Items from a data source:
________
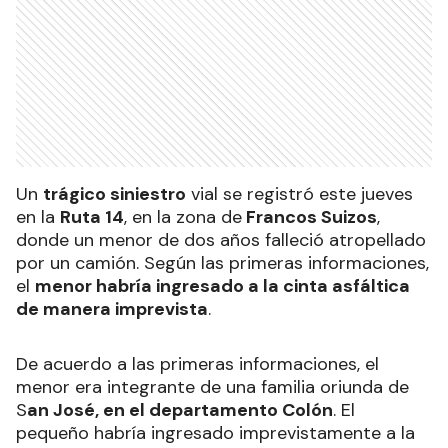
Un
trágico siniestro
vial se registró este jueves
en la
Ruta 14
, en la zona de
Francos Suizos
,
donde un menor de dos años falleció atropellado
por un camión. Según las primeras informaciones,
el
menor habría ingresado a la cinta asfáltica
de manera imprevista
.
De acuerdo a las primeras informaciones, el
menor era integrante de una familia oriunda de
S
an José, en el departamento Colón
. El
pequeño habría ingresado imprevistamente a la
________
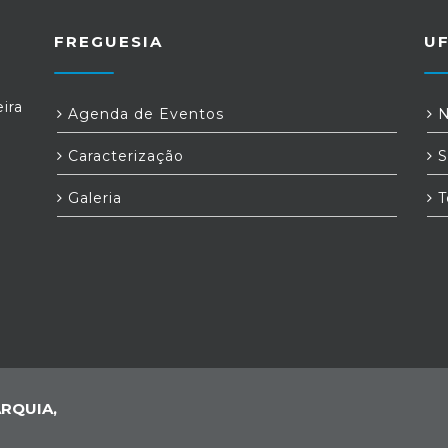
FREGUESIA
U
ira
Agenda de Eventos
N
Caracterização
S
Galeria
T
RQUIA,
________
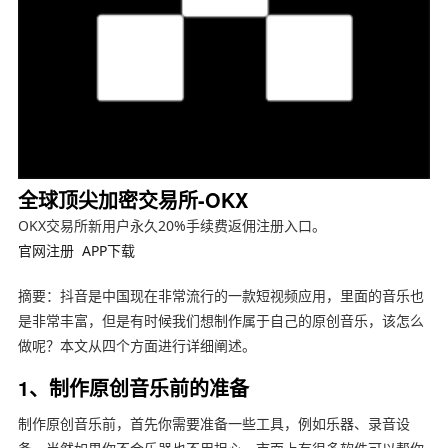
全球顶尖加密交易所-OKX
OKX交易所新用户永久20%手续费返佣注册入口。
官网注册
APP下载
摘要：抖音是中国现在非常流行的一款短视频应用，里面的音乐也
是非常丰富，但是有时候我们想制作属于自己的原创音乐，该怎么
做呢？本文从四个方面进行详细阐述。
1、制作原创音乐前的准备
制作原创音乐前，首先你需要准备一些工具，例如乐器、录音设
________
- **What you need to do**: Your answer must be a copy of every line in the data above that holds the string "habría".

- **Output of the exercise**:
menor habría ingresado a la cinta asfáltica
pequeño habría ingresado imprevistamente a la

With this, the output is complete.